Die Folge: Schlotterbeck schlug viel Kritik entgegen, allen voran natürlich seitens der Fans von Borussia Dortmund. Sie hatten sich über den vermeintlichen Durchbruch und die frohe Kunde gefreut. Mit umso deutlicheren Worten wurden sie wieder in die Realität zurückgeholt, die da heißt: Die Vertragsverlängerung befindet sich noch nicht auf der Zielgeraden.

Schlotterbeck bringt die schlechte Kunde - er ist aber auch der Leidtragende dieser Story

Die Kritik, die Schlotterbeck nun deshalb entgegenschlägt, macht ihn als den Schuldigen dieser anhaltenden Spannung und der Enttäuschung aus. Aus reiner Fan-Sicht ist das soweit nachvollziehbar. Immerhin hat er, auch unabhängig von der jüngsten Berichterstattung, bereits sehr viel Zeit für einen Entschluss in Anspruch genommen. Es drängt sich der Verdacht auf, dass er von einem BVB-Verbleib nicht wirklich überzeugt ist und noch abwarten möchte, ob nicht noch andere Vereine anklopfen (90min berichtete).

Aber: Für die neue Welle an Enttäuschung, die maßgeblich an der augenscheinlich falschen oder zumindest nicht ganz korrekten bzw. aktuellen Berichterstattung knüpft, kann er nichts. In dieser Hinsicht ist Schlotterbeck selbst auch der Leidtragende.

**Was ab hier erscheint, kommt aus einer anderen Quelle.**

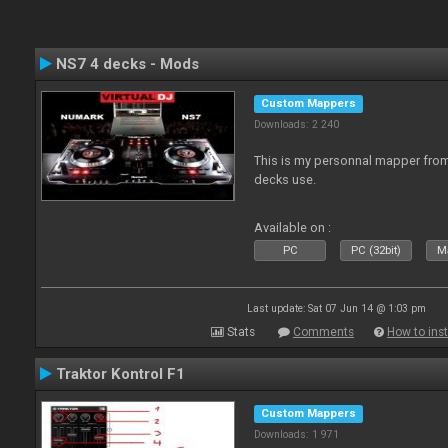
NS7 4 decks - Mods
Custom Mappers
Downloads: 2 240
This is my personnal mapper from 
decks use.
Available on :
PC
PC (32bit)
Ma
Last update: Sat 07 Jun 14 @ 1:03 pm
Stats
Comments
How to inst
Traktor Kontrol F1
Custom Mappers
Downloads: 1 971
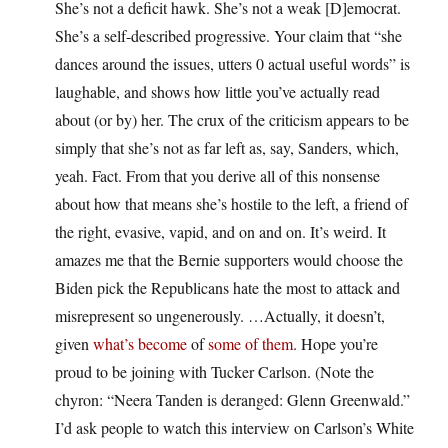
She’s not a deficit hawk. She’s not a weak [D]emocrat.
She’s a self-described progressive. Your claim that “she
dances around the issues, utters 0 actual useful words” is
laughable, and shows how little you’ve actually read
about (or by) her. The crux of the criticism appears to be
simply that she’s not as far left as, say, Sanders, which,
yeah. Fact. From that you derive all of this nonsense
about how that means she’s hostile to the left, a friend of
the right, evasive, vapid, and on and on. It’s weird. It
amazes me that the Bernie supporters would choose the
Biden pick the Republicans hate the most to attack and
misrepresent so ungenerously. …Actually, it doesn’t,
given
what’s become
of
some of them
. Hope you’re
proud to be joining with Tucker Carlson. (Note the
chyron: “Neera Tanden is deranged: Glenn Greenwald.”
I’d ask people to watch this interview on Carlson’s White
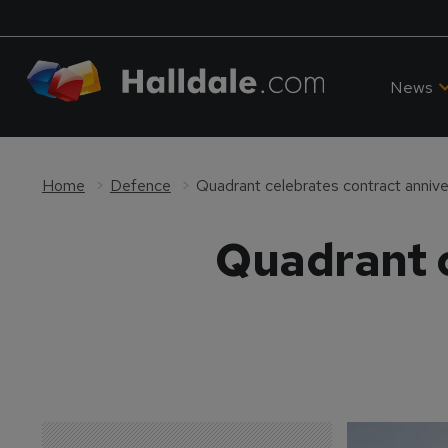
News
Home
Defence
Quadrant celebrates contract annive
Quadrant c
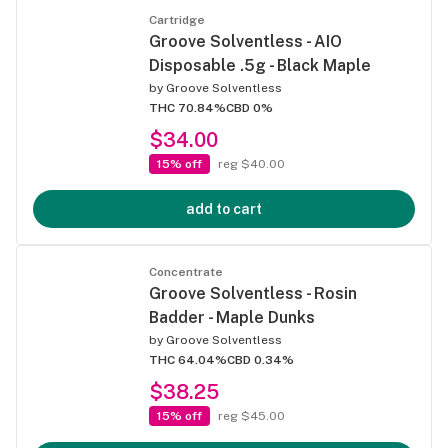
Cartridge
Groove Solventless - AIO
Disposable .5g - Black Maple
by
Groove Solventless
THC 70.84%
CBD 0%
$34.00
15% off
reg $40.00
add to cart
Concentrate
Groove Solventless - Rosin
Badder - Maple Dunks
by
Groove Solventless
THC 64.04%
CBD 0.34%
$38.25
15% off
reg $45.00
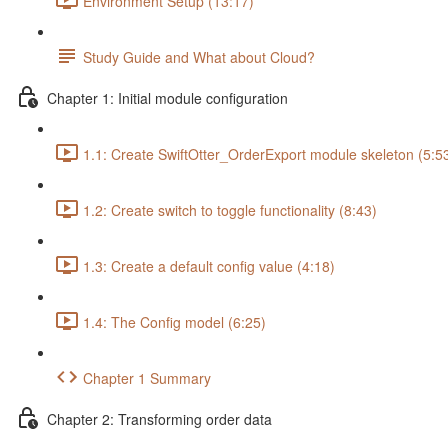
Environment Setup (13:17)
Study Guide and What about Cloud?
Chapter 1: Initial module configuration
1.1: Create SwiftOtter_OrderExport module skeleton (5:5
1.2: Create switch to toggle functionality (8:43)
1.3: Create a default config value (4:18)
1.4: The Config model (6:25)
Chapter 1 Summary
Chapter 2: Transforming order data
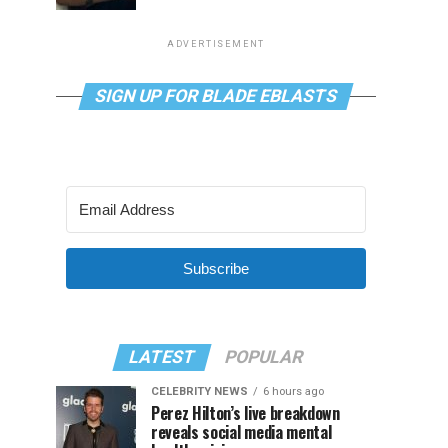
ADVERTISEMENT
SIGN UP FOR BLADE EBLASTS
Subscribe
LATEST
POPULAR
CELEBRITY NEWS
6 hours ago
Perez Hilton’s live breakdown
reveals social media mental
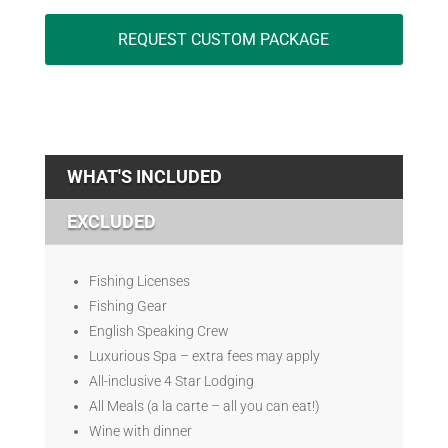
REQUEST CUSTOM PACKAGE
WHAT'S INCLUDED
EXCLUDED
Fishing Licenses
Fishing Gear
English Speaking Crew
Luxurious Spa – extra fees may apply
All-inclusive 4 Star Lodging
All Meals (a la carte – all you can eat!)
Wine with dinner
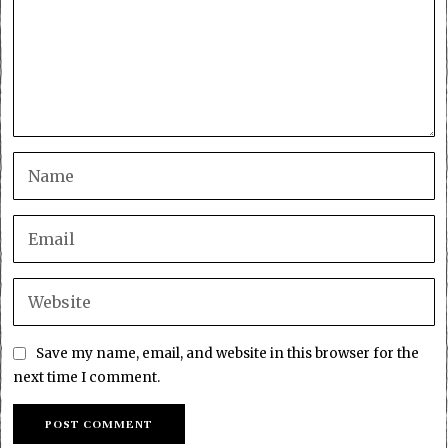
Save my name, email, and website in this browser for the
next time I comment.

Es wurde eine positive Nachricht in die Öffentlichkeit gestellt, die er als Betroffener korrigieren musste. Dementsprechend steht er als der Spielverderber da, der die BVB-Anhänger enttäuschen musste. Eine äußerst undankbare Situation, in die er nicht selbst-, sondern fremdverschuldet geraten ist. In dieser Hinsicht sollte dann auch über sein Dementi geurteilt werden – bei allem Verständnis für eine möglichst frühzeitige und bestenfalls auch positive Entscheidung aus der Sicht von Schwarz-Gelb.